Among the lines below, count those with the word "Proyecto". Answer with the number only.

* _EXERCISE MATERIALS_:
= Beginning of Section =
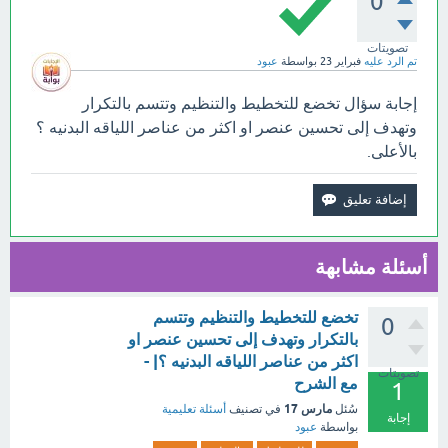
0
تصويتات
تم الرد عليه
فبراير 23
بواسطة
عبود
إجابة سؤال تخضع للتخطيط والتنظيم وتتسم بالتكرار
وتهدف إلى تحسين عنصر او اكثر من عناصر اللياقه البدنيه ؟
بالأعلى.
أسئلة مشابهة
تخضع للتخطيط والتنظيم وتتسم
0
بالتكرار وتهدف إلى تحسين عنصر او
اكثر من عناصر اللياقه البدنيه ؟| -
تصويتات
مع الشرح
1
مارس 17
سُئل
في تصنيف
أسئلة تعليمية
إجابة
بواسطة
عبود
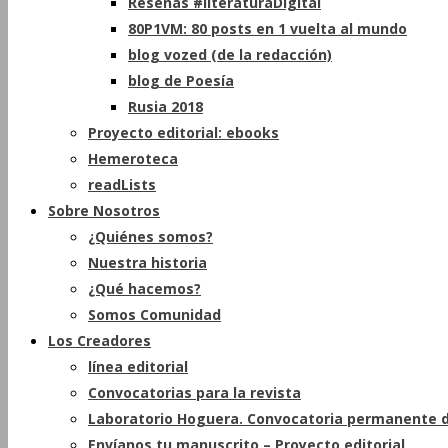
Reseñas #literaturaDigital
80P1VM: 80 posts en 1 vuelta al mundo
blog vozed (de la redacción)
blog de Poesía
Rusia 2018
Proyecto editorial: ebooks
Hemeroteca
readLists
Sobre Nosotros
¿Quiénes somos?
Nuestra historia
¿Qué hacemos?
Somos Comunidad
Los Creadores
línea editorial
Convocatorias para la revista
Laboratorio Hoguera. Convocatoria permanente d
Envíanos tu manuscrito – Proyecto editorial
= End of Section =
* _SOLUTION FOR THIS EXERCISE_:
2